State Senator and tool of billionaire Koch Bros., Charlie Janssen
     Enter, on cue, freshly-minted GOP governor candidate, Charlie Janssen — state senator, NRA stooge, demagogic defender of Fremont, Nebraska from undocumented south-of-the-border immigration, sponsor of Glenn Beck tinfoil hat legislation and pointman for legislation to solve the virtually nonexistent problem of fraudulent voter registration in Nebraska even if it causes the real problem of disenfranchising poorer voters who tend to vote for Democrats.
     Janssen has also shown himself to be an unusually shifty Koch Brothers ALEC operative in Nebraska's Unicameral.
     Janssen has tweeted that his new favorite Fremont gun shop was "targeted" by the office supply giant and has sent Staples an indignant letter.

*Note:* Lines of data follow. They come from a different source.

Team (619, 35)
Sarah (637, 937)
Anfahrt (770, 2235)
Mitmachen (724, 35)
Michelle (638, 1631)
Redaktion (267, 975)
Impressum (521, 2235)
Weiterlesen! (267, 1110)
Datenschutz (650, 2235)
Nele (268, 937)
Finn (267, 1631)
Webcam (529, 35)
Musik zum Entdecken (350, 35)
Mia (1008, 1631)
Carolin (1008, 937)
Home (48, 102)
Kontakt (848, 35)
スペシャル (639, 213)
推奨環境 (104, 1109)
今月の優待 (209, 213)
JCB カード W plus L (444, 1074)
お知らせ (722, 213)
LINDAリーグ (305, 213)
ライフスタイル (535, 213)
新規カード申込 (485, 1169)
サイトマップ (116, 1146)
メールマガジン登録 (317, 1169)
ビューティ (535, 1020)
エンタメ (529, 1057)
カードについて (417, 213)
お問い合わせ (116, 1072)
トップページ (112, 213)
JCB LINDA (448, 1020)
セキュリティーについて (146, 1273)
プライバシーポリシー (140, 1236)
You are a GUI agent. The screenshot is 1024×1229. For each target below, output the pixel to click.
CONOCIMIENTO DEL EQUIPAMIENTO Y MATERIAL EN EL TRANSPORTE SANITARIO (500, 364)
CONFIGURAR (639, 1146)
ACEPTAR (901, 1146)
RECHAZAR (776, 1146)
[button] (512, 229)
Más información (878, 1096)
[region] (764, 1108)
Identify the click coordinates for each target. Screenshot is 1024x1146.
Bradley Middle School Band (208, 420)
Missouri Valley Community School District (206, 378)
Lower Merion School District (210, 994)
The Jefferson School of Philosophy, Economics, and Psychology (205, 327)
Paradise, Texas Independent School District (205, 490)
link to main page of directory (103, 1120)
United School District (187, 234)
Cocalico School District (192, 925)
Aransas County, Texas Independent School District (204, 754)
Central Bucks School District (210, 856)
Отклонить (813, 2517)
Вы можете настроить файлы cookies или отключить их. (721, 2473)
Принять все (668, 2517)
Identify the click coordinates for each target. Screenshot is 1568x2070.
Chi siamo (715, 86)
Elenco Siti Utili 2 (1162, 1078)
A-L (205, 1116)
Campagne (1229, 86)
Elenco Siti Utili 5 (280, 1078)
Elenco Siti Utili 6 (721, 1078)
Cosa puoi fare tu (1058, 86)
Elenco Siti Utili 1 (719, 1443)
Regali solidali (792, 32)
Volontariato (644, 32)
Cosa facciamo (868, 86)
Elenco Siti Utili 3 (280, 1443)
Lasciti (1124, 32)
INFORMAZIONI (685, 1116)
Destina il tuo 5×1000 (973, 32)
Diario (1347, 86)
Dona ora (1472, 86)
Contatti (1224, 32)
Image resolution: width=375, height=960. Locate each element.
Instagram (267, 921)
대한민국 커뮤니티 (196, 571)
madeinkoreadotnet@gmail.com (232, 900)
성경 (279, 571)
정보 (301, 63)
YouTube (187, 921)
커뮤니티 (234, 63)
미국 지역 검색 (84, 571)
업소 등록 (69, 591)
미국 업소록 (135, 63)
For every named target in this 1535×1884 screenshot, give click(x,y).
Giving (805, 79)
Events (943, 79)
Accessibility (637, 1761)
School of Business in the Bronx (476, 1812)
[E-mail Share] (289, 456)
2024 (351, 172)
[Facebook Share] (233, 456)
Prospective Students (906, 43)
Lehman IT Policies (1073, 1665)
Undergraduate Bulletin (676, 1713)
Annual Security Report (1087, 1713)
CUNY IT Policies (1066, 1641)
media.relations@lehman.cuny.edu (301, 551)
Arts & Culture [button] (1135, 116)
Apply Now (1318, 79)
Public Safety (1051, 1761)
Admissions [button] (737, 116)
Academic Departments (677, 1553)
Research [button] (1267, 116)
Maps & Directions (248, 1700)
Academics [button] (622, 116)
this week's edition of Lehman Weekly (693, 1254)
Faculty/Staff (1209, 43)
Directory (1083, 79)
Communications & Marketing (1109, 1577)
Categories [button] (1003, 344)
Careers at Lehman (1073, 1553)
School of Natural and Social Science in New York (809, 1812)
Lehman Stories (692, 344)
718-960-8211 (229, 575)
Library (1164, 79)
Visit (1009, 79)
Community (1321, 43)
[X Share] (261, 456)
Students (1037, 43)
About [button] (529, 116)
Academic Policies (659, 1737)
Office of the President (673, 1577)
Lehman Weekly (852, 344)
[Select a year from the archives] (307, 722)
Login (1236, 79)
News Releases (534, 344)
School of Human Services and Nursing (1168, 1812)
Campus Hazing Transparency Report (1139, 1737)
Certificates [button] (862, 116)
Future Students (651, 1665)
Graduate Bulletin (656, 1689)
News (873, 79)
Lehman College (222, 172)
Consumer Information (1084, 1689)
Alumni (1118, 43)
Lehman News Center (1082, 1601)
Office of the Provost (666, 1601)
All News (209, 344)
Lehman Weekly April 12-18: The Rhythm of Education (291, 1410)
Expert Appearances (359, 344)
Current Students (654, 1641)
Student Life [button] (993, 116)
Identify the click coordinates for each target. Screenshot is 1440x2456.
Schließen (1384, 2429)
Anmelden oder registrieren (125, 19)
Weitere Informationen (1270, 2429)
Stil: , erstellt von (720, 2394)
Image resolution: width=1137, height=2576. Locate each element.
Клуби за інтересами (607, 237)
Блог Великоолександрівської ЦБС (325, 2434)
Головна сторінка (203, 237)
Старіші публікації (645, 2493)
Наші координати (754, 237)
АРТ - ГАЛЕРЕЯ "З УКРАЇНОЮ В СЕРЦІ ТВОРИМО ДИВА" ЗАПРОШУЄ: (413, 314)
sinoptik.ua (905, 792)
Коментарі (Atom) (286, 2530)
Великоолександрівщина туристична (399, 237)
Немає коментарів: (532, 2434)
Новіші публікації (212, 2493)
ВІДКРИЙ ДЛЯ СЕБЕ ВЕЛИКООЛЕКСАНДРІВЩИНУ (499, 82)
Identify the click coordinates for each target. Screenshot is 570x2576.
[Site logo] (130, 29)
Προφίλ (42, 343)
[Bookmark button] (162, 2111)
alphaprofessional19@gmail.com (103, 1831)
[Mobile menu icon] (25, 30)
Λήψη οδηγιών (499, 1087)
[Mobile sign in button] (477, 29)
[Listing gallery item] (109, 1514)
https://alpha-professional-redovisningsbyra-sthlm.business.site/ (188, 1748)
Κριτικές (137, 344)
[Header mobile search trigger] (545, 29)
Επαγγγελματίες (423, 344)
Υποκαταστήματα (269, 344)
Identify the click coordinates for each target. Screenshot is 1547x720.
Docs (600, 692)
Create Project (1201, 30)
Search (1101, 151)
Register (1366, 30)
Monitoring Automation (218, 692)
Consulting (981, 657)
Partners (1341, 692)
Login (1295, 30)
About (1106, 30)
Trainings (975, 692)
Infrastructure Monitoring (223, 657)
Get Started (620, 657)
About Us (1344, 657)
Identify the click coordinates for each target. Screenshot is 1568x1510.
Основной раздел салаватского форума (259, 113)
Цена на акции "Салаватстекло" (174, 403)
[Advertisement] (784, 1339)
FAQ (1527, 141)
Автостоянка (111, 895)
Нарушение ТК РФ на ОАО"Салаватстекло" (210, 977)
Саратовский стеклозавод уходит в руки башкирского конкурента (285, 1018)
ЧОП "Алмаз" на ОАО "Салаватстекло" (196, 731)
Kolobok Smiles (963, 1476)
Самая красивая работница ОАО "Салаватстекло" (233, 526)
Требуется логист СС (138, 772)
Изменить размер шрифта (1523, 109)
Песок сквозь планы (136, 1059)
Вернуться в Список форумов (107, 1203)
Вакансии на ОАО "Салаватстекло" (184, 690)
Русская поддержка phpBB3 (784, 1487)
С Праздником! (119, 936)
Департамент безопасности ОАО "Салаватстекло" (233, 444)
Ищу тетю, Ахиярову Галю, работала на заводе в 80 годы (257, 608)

     Janssen, in announcing his campaign for governor, revealed his disgust at icky oil pollution in Kuwait, but displayed no concern whatsoever about the future ruination of the Ogallala Aquifer and the threats to Nebraska family farms and ranches posed by the Keystone XL pipeline. (According to Public Citizen, the existing leg of Keystone has spilled more in its first year than any other first-year pipeline in U.S. history, springing leaks 12 times., a fact which must have escaped Janssen's attention.)
      In January, Janssen introduced LB451, retroactive to Jan. 1, to make any federal law passed after Jan. 1 which places new restrictions on firearm or magazine ownership, or which places new registration requirements on firearm ownership, unenforceable in Nebraska.